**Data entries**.
= = =

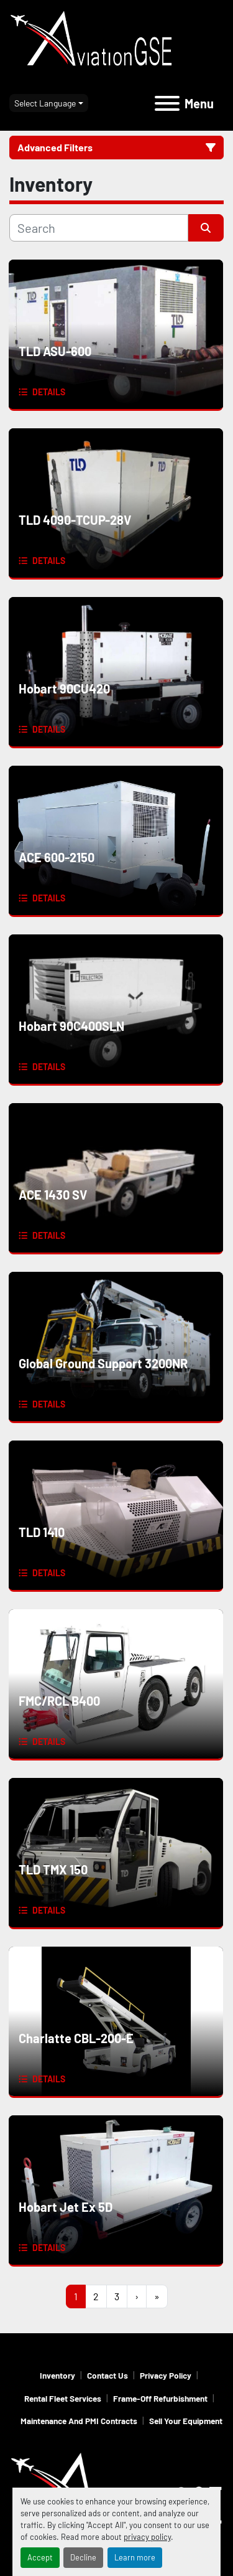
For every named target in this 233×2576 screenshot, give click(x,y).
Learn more (134, 2557)
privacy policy (147, 2537)
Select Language (45, 103)
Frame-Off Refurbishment (160, 2398)
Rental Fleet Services (62, 2398)
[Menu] (167, 103)
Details (48, 392)
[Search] (98, 228)
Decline (83, 2557)
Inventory (57, 2375)
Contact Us (107, 2375)
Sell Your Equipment (185, 2420)
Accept (40, 2557)
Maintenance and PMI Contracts (79, 2420)
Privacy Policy (165, 2375)
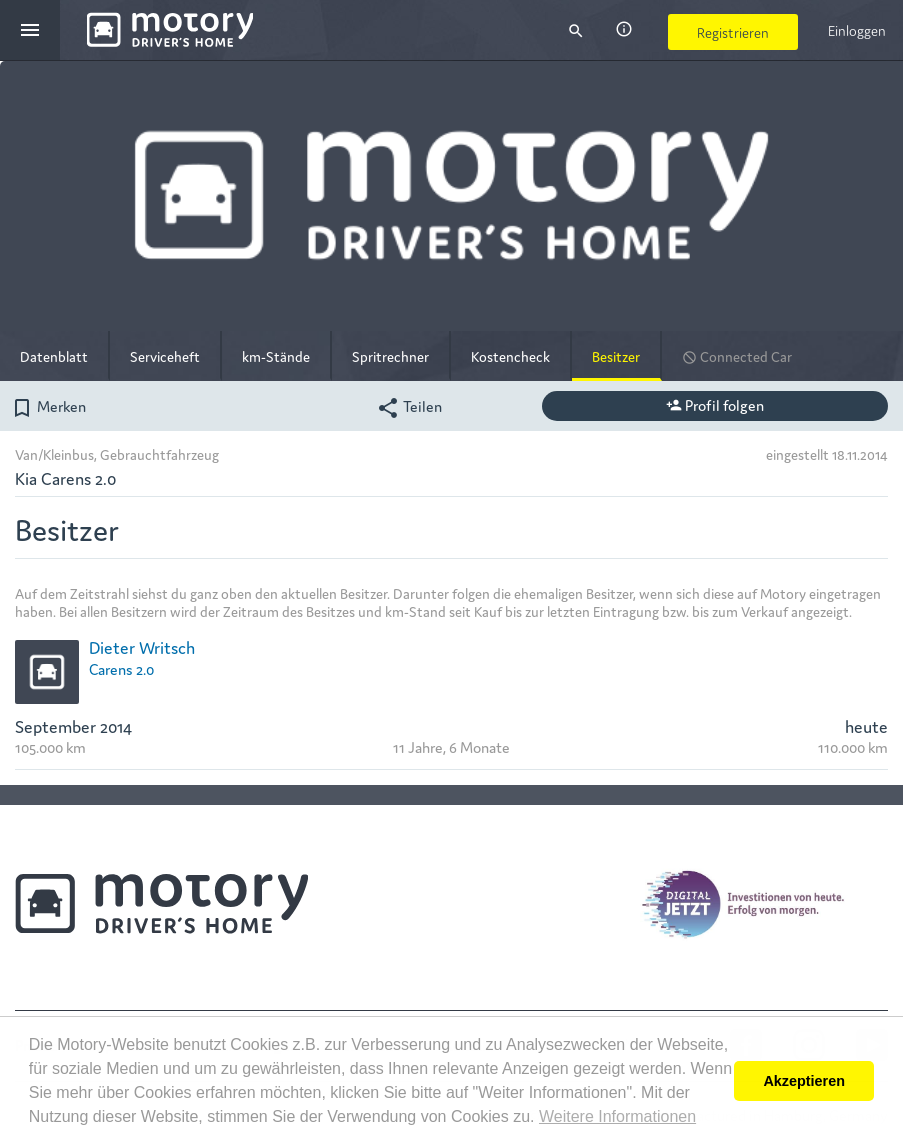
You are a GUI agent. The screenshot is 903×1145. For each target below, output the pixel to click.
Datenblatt (54, 356)
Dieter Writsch (142, 646)
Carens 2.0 (121, 668)
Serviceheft (165, 356)
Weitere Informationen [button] (617, 1116)
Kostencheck (510, 356)
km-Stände (276, 356)
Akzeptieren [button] (804, 1081)
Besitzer (616, 356)
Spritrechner (390, 356)
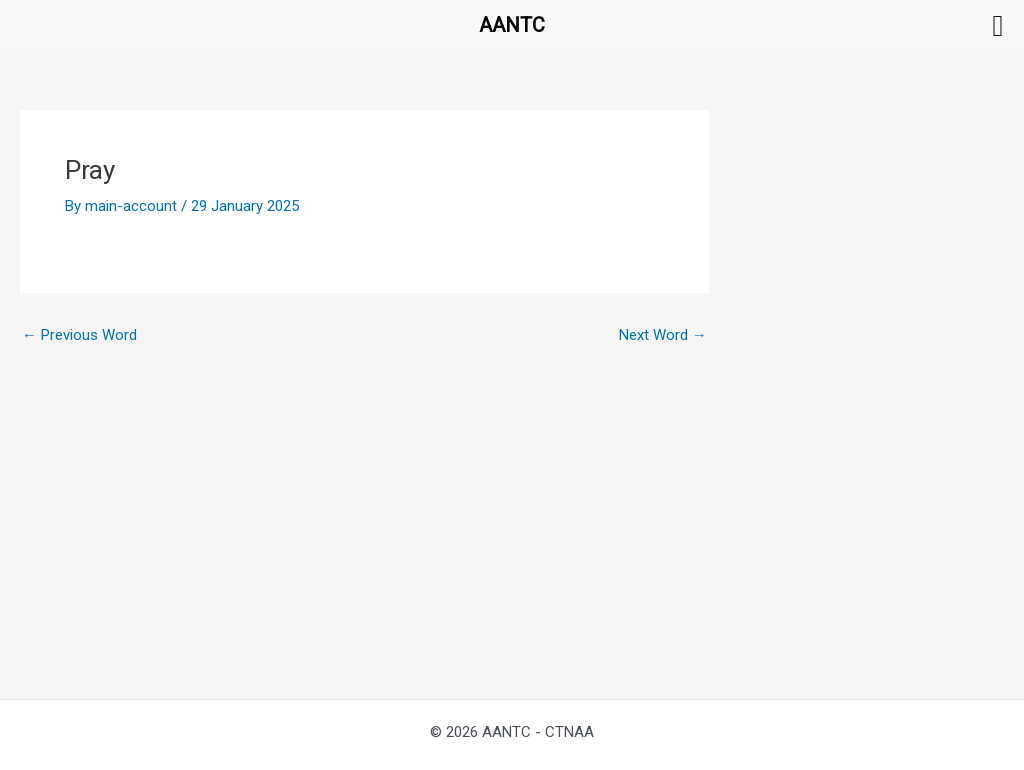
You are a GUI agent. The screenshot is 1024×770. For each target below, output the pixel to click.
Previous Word (79, 335)
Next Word (663, 335)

= = =

**YOUR INSTRUCTIONS**. The expected output is every line of the data, unchanged, with the pictures skipped.

**RESULT OF THE EXERCISE**.
For every named target in this 233×2576 screenshot, give click(x,y).
Learn more (134, 2557)
privacy policy (147, 2537)
Select Language (45, 103)
Frame-Off Refurbishment (160, 2398)
Rental Fleet Services (62, 2398)
[Menu] (167, 103)
Details (48, 392)
[Search] (98, 228)
Decline (83, 2557)
Inventory (57, 2375)
Contact Us (107, 2375)
Sell Your Equipment (185, 2420)
Accept (40, 2557)
Maintenance and PMI Contracts (79, 2420)
Privacy Policy (165, 2375)
You are a GUI agent. The screenshot is 903×1145. For each target below, output the pixel to click.
Datenblatt (54, 356)
Dieter Writsch (142, 646)
Carens 2.0 (121, 668)
Serviceheft (165, 356)
Weitere Informationen [button] (617, 1116)
Kostencheck (510, 356)
km-Stände (276, 356)
Akzeptieren [button] (804, 1081)
Besitzer (616, 356)
Spritrechner (390, 356)
You are a GUI agent. The screenshot is 1024×770. For each target below, output the pixel to click.
Previous Word (79, 335)
Next Word (663, 335)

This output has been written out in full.